The Try-It-Out, Get-It-Done, Live-It-Up List!
Jessica Misener
Make the most of your twenties with this must-have millennial bucket list featuring the essential skills, knowledge, and goals to achieve before reaching the big 3-0.
There’s no time in your life like your twenties. Let Things To Do Before You’re 30 be your tour guide through this weird and wonderful decade. With advice on everything from travelling the world to learning new languages.
In this simple, list-based guidebook, you’ll find 600 things to do before turning 30. Get advice for keeping up your health (are you really drinking enough water?), maintaining your relationships, taking care of your home (you’re not in college anymore—time to learn how to frame your art and hang it on the wall), and ultimately, becoming the best self you can possibly be. While unclogging drains and changing tires along the way.
The Review:
I am a massive fan of this book. Beautifully illustrated and compiled, it includes 600 recommendations to do before you reach the fabulous age of 30. It’s one of those books to keep close to your bed. When you are feeling in need of inspiration or dare I say bored. Open a page – any page – and look to do one of the suggestions Jessica has given. Some need more forward planning, but often many suggestions can be incorporated into your life with immediate effect. I thought I would try it out for a week to see how well this works.
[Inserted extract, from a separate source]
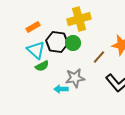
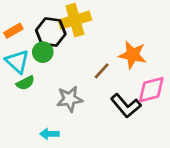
black hexagon: (57, 42) -> (51, 32), moved
green circle: (73, 43) -> (43, 52), moved
cyan arrow: (61, 89) -> (49, 134), moved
Day 1. Call in sick to work and go on adventure
OK, so I picked up this book and automatically read this one. I can’t really call in sick to work (that would be unprofessional), but I took two days off to go on adventure instead. I booked Thursday 5th July to go to House Festival with my friends. Absolutely amazing. I then decided rather than going back to work the next day, I would embark on an adventure. I had slept at a friend’s house on the Thursday night after the festival. One of my friends cooked a group of us breakfast as we sat in the sun drinking copious amounts of tea eating egg and avacado muffins. I then embarked on a day meeting up with people and booked an airbnb rather than go home to make it feel like I was on holiday. It was the first time ever I had eaten in an Ethopian restaurant too.
Day 2. Read “If You Forget Me” by Pablo Neruda
“This beautiful poem will remind you of the people you once loved, and the ones you hope to never lose. Try not to cry!” – I found a recording of the poem by Madonna. Do read/watch.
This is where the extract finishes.